Matsuri Mania in Japan
Plan your trip to the land of the rising sun during one of these fascinating festivals
Japan keeps itself rooted in tradition by celebrating a number of colourful festivals throughout the year. The country has more festivals, known as matsuri, as compared to any other country in the world. One of the amazing characteristics of Japan is that there is almost always a festival taking place somewhere in the country.
The festivals are renowned for their colour and exuberance and every town in the country has at least one matsuri every year and some are held over several days. The festivals come in all shapes and sizes. They range from ancient shrine rituals in a small rural community to striking state processions with intricately-decorated shrines or floats, awe-inspiring fireworks, snow festivals, rice festivals, festivals of lanterns, dolls and dance, among others. Small town festivals are usually celebrated in spring or autumn, while the bigger cities host the festivities during the summer.
Matsuris are a fun, lively and an unforgettable way to explore Japanese culture. Planning a trip around these festivals offer visitors the ideal opportunity to see Japan at its liveliest! Tourists can participate in most of the festivities, wear a kimono, observe traditional dances, eat delicious street food and have a great time out. It's also the perfect time to engage in conversation with the locals and experience the illustrious Japanese hospitality. Here is a look at some of the spectacular festivals:
Sapporo Yuki Matsuri
Hokkaido hosts the Sapporo Yuki Matsuri, one of the world's most famous snow and ice festivals, for seven days in February. Renowned for its nearly 400 splendid ice and snow sculptures, some measuring more than 25 metres wide and 15 metres high, the festival welcomes more than two million visitors every year. The sculptures often depict famous structures of the world including Japanese castles as well as famous personalities. It is held in three different locations: the Odori, Susukino, and Tsu Dome site. The sculptures are especially magical in the evenings when they are beautifully illuminated. The festival also has variety of events that can be enjoyed by different age groups such as concerts, beauty contests, snow-sculpting competition, culinary stalls, snow slides, skating, and more. The best views of the winter wonderland can be enjoyed from the TV Tower, located at the Odori site, and entry costs about 700 ¥ (approx. Dh23).
Tsunan Yuki Matsuri
Take a trip to the Niigata Prefecture in March and witness a breathtaking view of floating lanterns at the Tsunan Yuki Matsuri or the snow festival. The town has one of the heaviest snowfalls in the world. During the festival, as darkness falls everyone makes their way to the ski slopes. The beauty of the gorgeous spectacle is there for all to behold when over 1,000 glowing lanterns are released in the snowy backdrop, amid gasps of amazement from the crowd. The light snowfall looks like glitter in the radiance of the lanterns. Entry to the festival is free and there are a number of food stalls and activities available to keep visitors occupied till it is time for the main event.
This riot of colours is held in the Aomori Prefecture, and is one of Japan's most visually striking summer festivals that takes place annually between August 2 and 7. The streets of the city come alive with animated lantern floats that can take almost up to a year to create. The floats can depict warriors, animals, celebrities and popular pop culture characters that are made from traditional Japanese paper (washi) and are lit from the inside. The floats are taken on a procession and are accompanied by dancers wearing the cultural haneto costumes and musicians. The parade takes place every evening during the week, except on the last day when it is held in the afternoon, which is followed by an impressive fireworks display in the evening. Anyone can participate in the festivities as long as they wear the haneto costumes that can be easily rented in the city.
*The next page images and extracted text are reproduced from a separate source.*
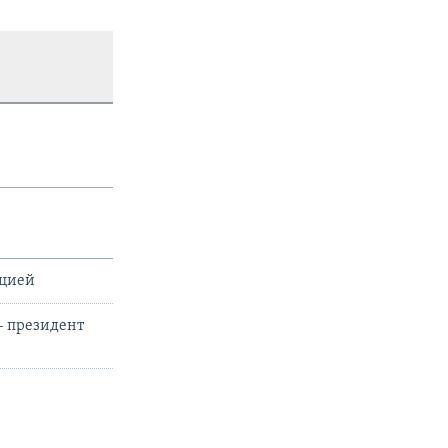
ацией
– президент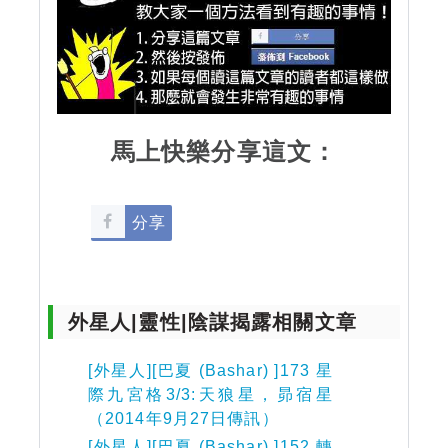
馬上快樂分享這文：
分享
外星人|靈性|陰謀揭露相關文章
[外星人][巴夏 (Bashar) ]173 星
際九宮格3/3:天狼星，昴宿星
（2014年9月27日傳訊）
[外星人][巴夏 (Bashar) ]152 轉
One of the country's biggest annual events, the festival takes place in Kyoto during the whole month of July. It features over 20 meter tall festival floats that can weigh up to 12 tonnes and the highlight of the event is the parade of floats that are displayed on the streets on July 17, called the Yamaboko JunkÕ. The floats are decorated in beautiful Nishijin textiles. For the celebrations, streets are lined with stalls selling traditional food items, Japanese sweets and souvenir shops. Women usually dress up in colourful yukata and walk around carrying traditional purses and paper fans. Some private houses in the historic districts open their doors to the public, where people get the chance to observe traditional Japanese lifestyle.
The festival is one of the three biggest events held in the capital city of Tokyo, on the grounds of the Sensoji Temple. It is an annual festival that takes place in the Asakusa district over the third weekend in May. The festival has about 100 portable shrines, known as mikoshi, which are paraded on the streets in order to bring good fortune to the residents. The district is packed with food stalls, festival games and revellers in a dynamic atmosphere of Japanese drums and flutes. The locals perform a dance called Binzasara Mai, which is a prayer for abundant harvest and prosperity and it is performed by people dressed in grand costumes and is an absolutely mesmerising experience to be a part of.